Time Period3 Months [change]
DirectionMoves Together 
StrengthVery Strong
Accuracy100.0%
ValuesDaily Returns

Avangrid  vs.  Dominion Energy

 Performance 
       Timeline  
Avangrid 

Risk-Adjusted Performance

10 of 100

 
Weak
 
Strong
OK
Compared to the overall equity markets, risk-adjusted returns on investments in Avangrid are ranked lower than 10 (%) of all global equities and portfolios over the last 90 days. Even with relatively uncertain technical and fundamental indicators, Avangrid reported solid returns over the last few months and may actually be approaching a breakup point.
Dominion Energy 

Risk-Adjusted Performance

6 of 100

 
Weak
 
Strong
Modest
Compared to the overall equity markets, risk-adjusted returns on investments in Dominion Energy are ranked lower than 6 (%) of all global equities and portfolios over the last 90 days. In spite of rather weak fundamental indicators, Dominion Energy may actually be approaching a critical reversion point that can send shares even higher in May 2024.
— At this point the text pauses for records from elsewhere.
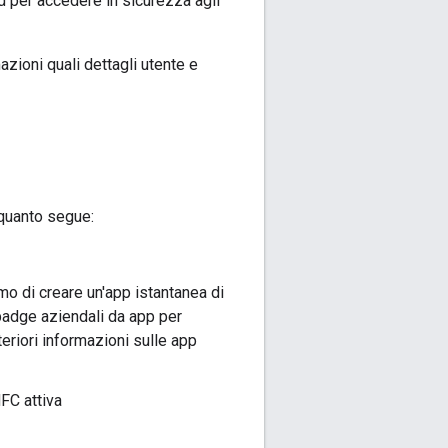
d per accedere in sicurezza agli
zioni quali dettagli utente e
 quanto segue:
mo di creare un'app istantanea di
 badge aziendali da app per
eriori informazioni sulle app
FC attiva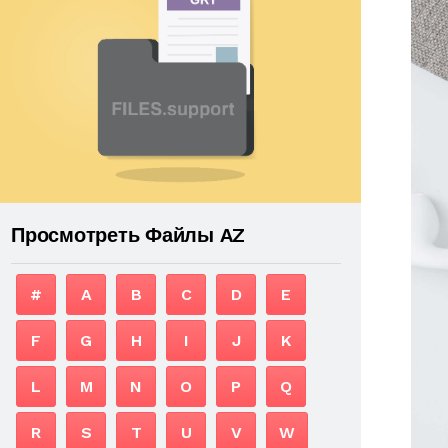
Просмотреть Файлы AZ
#
A
B
C
D
E
F
G
H
I
J
K
L
M
N
O
P
Q
R
S
T
U
V
W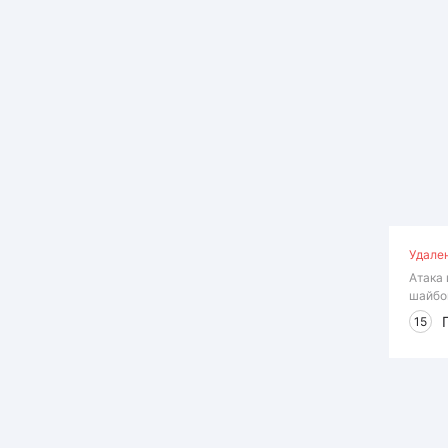
Удале
Атака 
шайбо
15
Avangrid and Dominion Energy Volatility Contrast

   Predicted Return Density   
       Returns  

Pair Trading with Avangrid and Dominion Energy

The main advantage of trading using opposite Avangrid and Dominion Energy positions is that it hedges away some unsystematic risk. Because of two separate transactions, even if Avangrid position performs unexpectedly, Dominion Energy can make up some of the losses. Pair trading also minimizes risk from directional movements in the market. For example, if an entire industry or sector drops because of unexpected headlines, the short position in Dominion Energy will offset losses from the drop in Dominion Energy's long position.
The idea behind Avangrid and Dominion Energy pairs trading is to make the combined position market-neutral, meaning the overall market's direction will not affect its win or loss (or potential downside or upside). This can be achieved by designing a pairs trade with two highly correlated stocks or equities that operate in a similar space or sector, making it possible to obtain profits through simple and relatively low-risk investment.
Check out your portfolio center.
Note that this page's information should be used as a complementary analysis to find the right mix of equity instruments to add to your existing portfolios or create a brand new portfolio. You can also try the Watchlist Optimization module to optimize watchlists to build efficient portfolios or rebalance existing positions based on the mean-variance optimization algorithm.